2 May swiftly replaced
• While certainly not our base case, a scenario of PM May stepping down – and a Tory Party leadership contest in the near-term – could see the pound getting quickly dumped (with short speculative positions being rebuilt after the recent neutralisation). • First and foremost it would pose major doubts over a November BoE rate hike – which markets are all but pricing in at this stage (75% probability), while it could dampen some of the recent cyclical upside seen in the UK data – especially the forward-looking indicators.
• A dovish BoE re-pricing on its own could see GBP/USD tumble below 1.30, while a sustained increase in GBP’s political risk premium could fuel the move lower to 1.26-1.27 (EUR/GBP to 0.93).

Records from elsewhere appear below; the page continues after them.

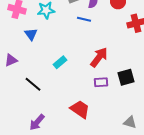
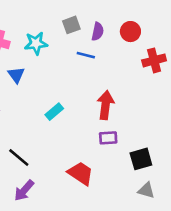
red arrow: (99, 57) -> (106, 105), turned -30
black square: (126, 77) -> (141, 159), moved
black line: (33, 84) -> (19, 158), moved

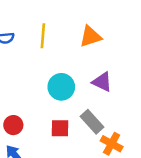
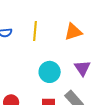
purple triangle: (102, 82) -> (82, 68), turned 30

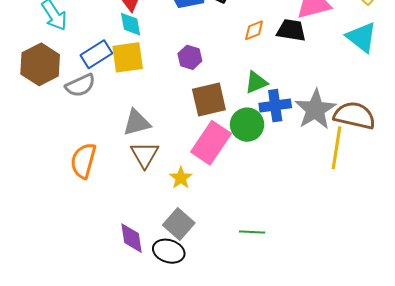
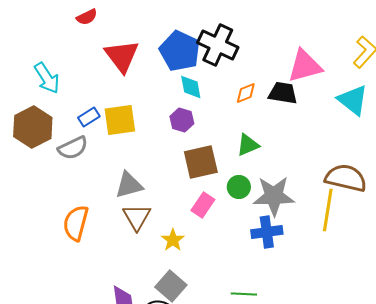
cyan diamond: (131, 24) -> (191, 87), moved
blue rectangle: (96, 54) -> (89, 117), size x0.7
blue cross: (275, 106) -> (267, 232), moved
gray star: (315, 110) -> (274, 196), moved, turned 30
green circle: (247, 125) -> (239, 187), size x0.7
pink rectangle: (211, 143) -> (203, 205), size x0.6

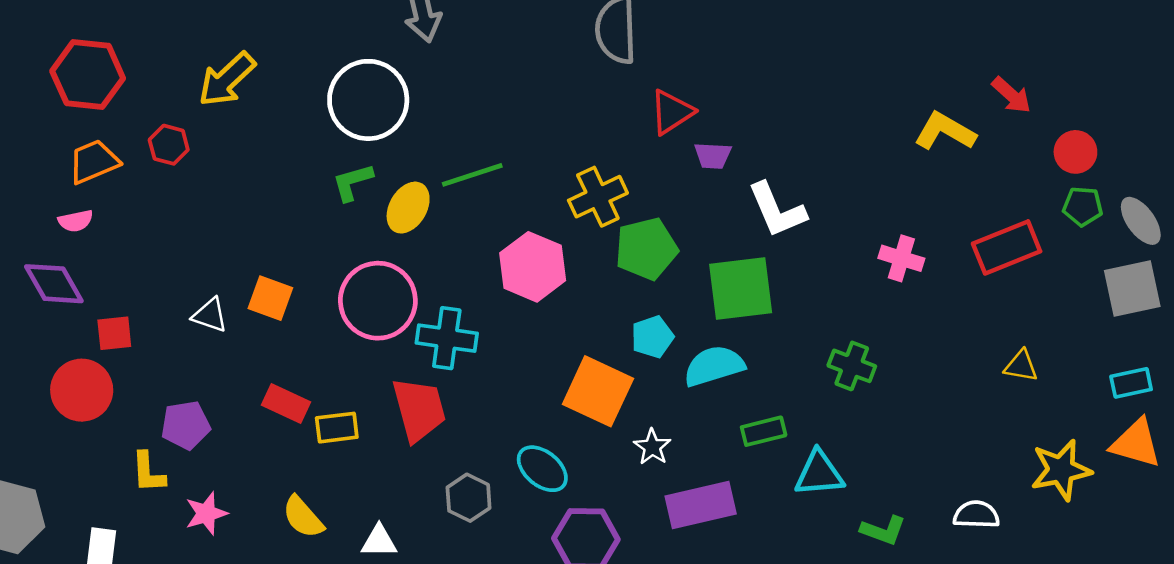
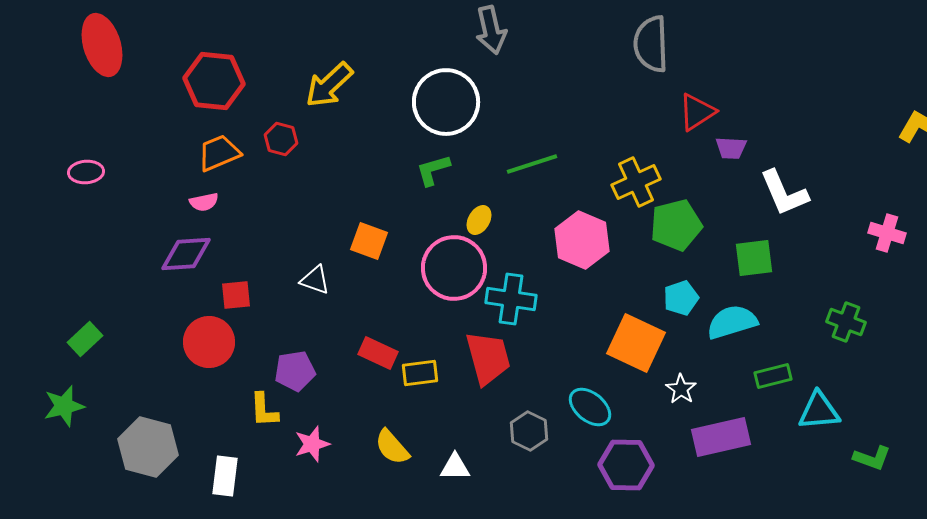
yellow ellipse: (408, 208) -> (479, 220), moved, size x0.7
purple diamond: (54, 284) -> (186, 254), turned -64
green square: (741, 289) -> (754, 258), size x0.7
orange square: (270, 298) -> (369, 241), moved

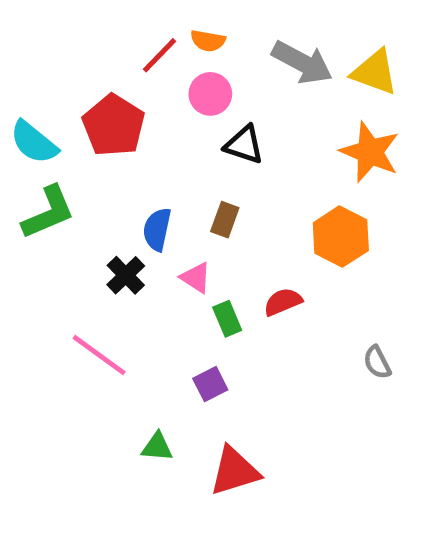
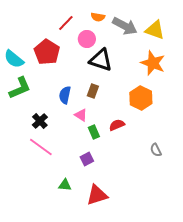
orange semicircle: (208, 41) -> (98, 17), moved
black triangle: (244, 145) -> (101, 60), size x1.4
black cross: (126, 275) -> (40, 121), moved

3 Drawn out leadership contest
Were PM May to be swiftly replaced – and in particular by a ‘continuity’ candidate (ie, David Davis or Amber Rudd) – then we would expect GBP’s pain via the short-term political risk channel to ease. But the damage may already be done in highlighting the stark divergence of views on key Brexit issues within the Conservative Party and this week has provided a reality check on GBP’s potential to benefit from a Brexit transition deal.
4 Another general election
We see trivial risks of a General Election being called in 2017 given that the Fixed Term Parliaments Act (and requirement of a two-thirds majority in the House of Commons). But our economists note that there have been 4-5 by-elections each year on average since 2010 and a series of Tory losses could hypothetically stoke up election risks.